Object data is stored in files with simple names (%d) in a simple 
directory structure (one level deep, default 1M files per dir).  The main 
piece of metadata we store is a mapping from object name (ghobject_t) to 
onode_t, which looks like this:

 struct onode_t {
   uint64_t size;                       ///< object size
   map<string, bufferptr> attrs;        ///< attrs
   map<uint64_t, fragment_t> data_map;  ///< data (offset to fragment mapping)
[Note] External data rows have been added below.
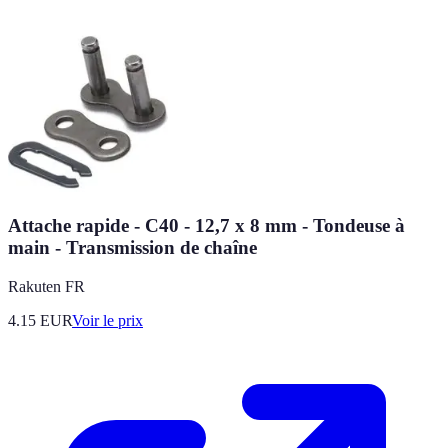
Attache rapide - C40 - 12,7 x 8 mm - Tondeuse à
main - Transmission de chaîne
Rakuten FR
4.15
EUR
Voir le prix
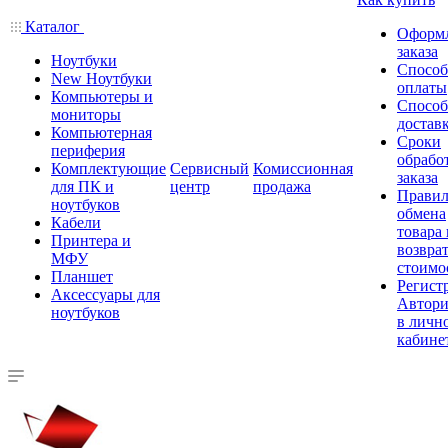
Каталог
Оформ
заказа
Ноутбуки
Спосо
New Ноутбуки
оплаты
Компьютеры и
Спосо
мониторы
достав
Компьютерная
Сроки
периферия
обрабо
Комплектующие
Сервисный
Комиссионная
заказа
для ПК и
центр
продажа
Правил
ноутбуков
обмена
Кабели
товара
Принтера и
возврат
МФУ
стоимо
Планшет
Регист
Аксессуары для
Автори
ноутбуков
в личн
кабине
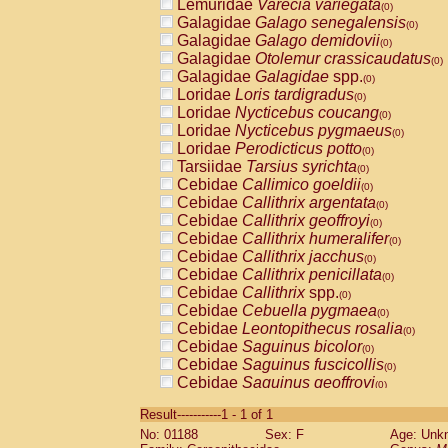
Lemuridae
Varecia variegata
(0)
Galagidae
Galago senegalensis
(0)
Galagidae
Galago demidovii
(0)
Galagidae
Otolemur crassicaudatus
(0)
Galagidae
Galagidae
spp.
(0)
Loridae
Loris tardigradus
(0)
Loridae
Nycticebus coucang
(0)
Loridae
Nycticebus pygmaeus
(0)
Loridae
Perodicticus potto
(0)
Tarsiidae
Tarsius syrichta
(0)
Cebidae
Callimico goeldii
(0)
Cebidae
Callithrix argentata
(0)
Cebidae
Callithrix geoffroyi
(0)
Cebidae
Callithrix humeralifer
(0)
Cebidae
Callithrix jacchus
(0)
Cebidae
Callithrix penicillata
(0)
Cebidae
Callithrix
spp.
(0)
Cebidae
Cebuella pygmaea
(0)
Cebidae
Leontopithecus rosalia
(0)
Cebidae
Saguinus bicolor
(0)
Cebidae
Saguinus fuscicollis
(0)
Cebidae
Saguinus geoffroyi
(0)
Cebidae
Saguinus imperator
(0)
Result-----------1 - 1 of 1
Cebidae
Saguinus labiatus
(0)
No: 01188
Sex: F
Age: Unk
Cebidae
Saguinus leucopus
(0)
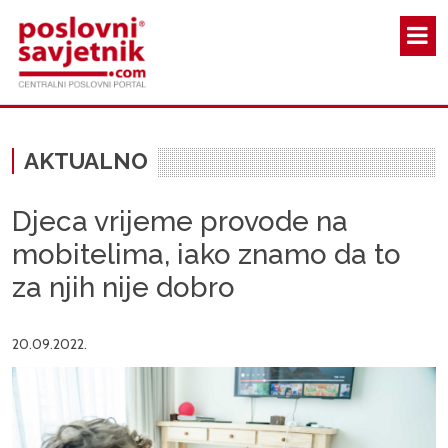
Skoči na glavni sadržaj
AKTUALNO
Djeca vrijeme provode na
mobitelima, iako znamo da to
za njih nije dobro
20.09.2022.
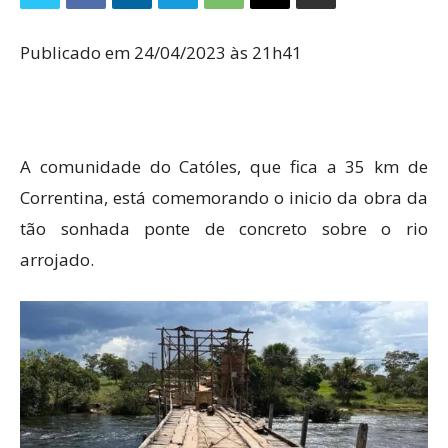
Publicado em 24/04/2023 às 21h41
A comunidade do Católes, que fica a 35 km de
Correntina, está comemorando o inicio da obra da
tão sonhada ponte de concreto sobre o rio
arrojado.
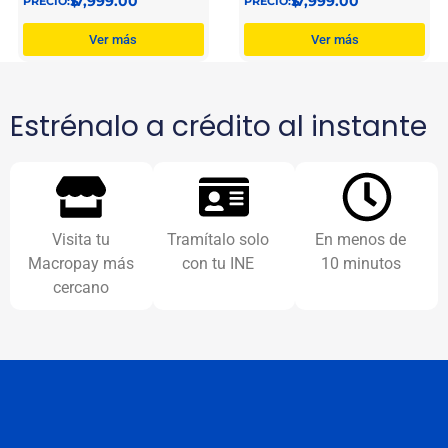
$
17,999.00
$
17,999.00
Ver más
Ver más
Estrénalo a crédito al instante
Visita tu
Tramítalo solo
En menos de
Macropay más
con tu INE
10 minutos
cercano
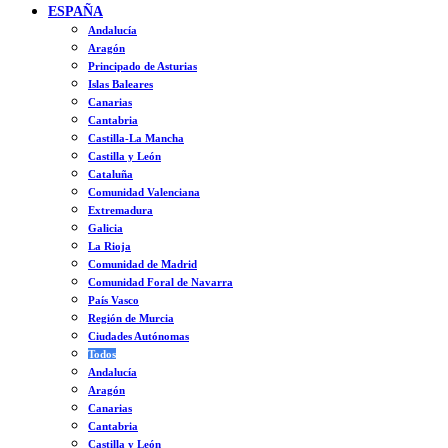
ESPAÑA
Andalucía
Aragón
Principado de Asturias
Islas Baleares
Canarias
Cantabria
Castilla-La Mancha
Castilla y León
Cataluña
Comunidad Valenciana
Extremadura
Galicia
La Rioja
Comunidad de Madrid
Comunidad Foral de Navarra
País Vasco
Región de Murcia
Ciudades Autónomas
Todos
Andalucía
Aragón
Canarias
Cantabria
Castilla y León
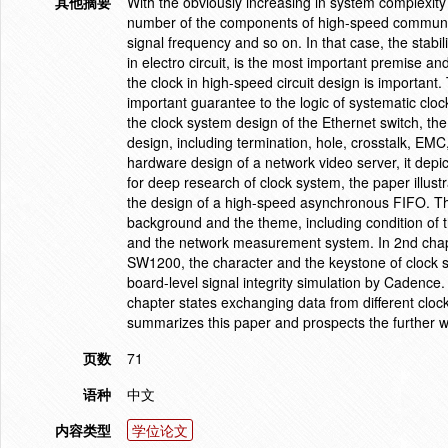
其他摘要
With the obviously increasing in system complexit
number of the components of high-speed communica
signal frequency and so on. In that case, the stabi
in electro circuit, is the most important premise an
the clock in high-speed circuit design is important.
important guarantee to the logic of systematic clo
the clock system design of the Ethernet switch, th
design, including termination, hole, crosstalk, E
hardware design of a network video server, it depic
for deep research of clock system, the paper illus
the design of a high-speed asynchronous FIFO. Thi
background and the theme, including condition of
and the network measurement system. In 2nd chapt
SW1200, the character and the keystone of clock s
board-level signal integrity simulation by Cadence
chapter states exchanging data from different clo
summarizes this paper and prospects the further w
页数
71
语种
中文
内容类型
学位论文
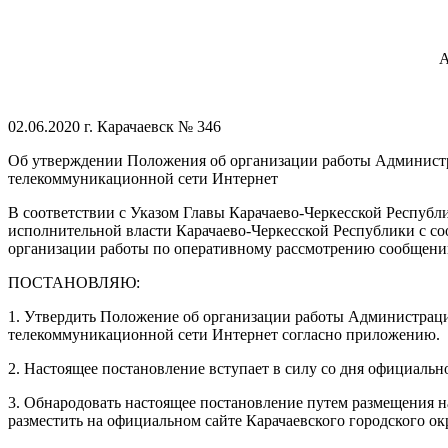
02.06.2020 г. Карачаевск № 346
Об утверждении Положения об организации работы Администр
телекоммуникационной сети Интернет
В соответствии с Указом Главы Карачаево-Черкесской Республ
исполнительной власти Карачаево-Черкесской Республики с 
организации работы по оперативному рассмотрению сообщен
ПОСТАНОВЛЯЮ:
1. Утвердить Положение об организации работы Администрац
телекоммуникационной сети Интернет согласно приложению.
2. Настоящее постановление вступает в силу со дня официальн
3. Обнародовать настоящее постановление путем размещения на
разместить на официальном сайте Карачаевского городского окр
i.e., it's what we used to rely on xattrs on the inode for.  Here, we'll 
only lean on the file system for file data and it's block management.

fragment_t looks like

 struct fragment_t {
   uint32_t offset;   ///< offset in file to first byte of this fragment
   uint32_t length;   ///< length of fragment/extent
   fid_t fid;         ///< file backing this fragment

and fid_t is

 struct fid_t {
   uint32_t fset, fno;   // identify the file name: fragments/%d/%d

To start we'll keep the mapping pretty simple (just one fragment_t) but 
later we can go for varying degrees of complexity.

We lean on the kvdb for our transactions.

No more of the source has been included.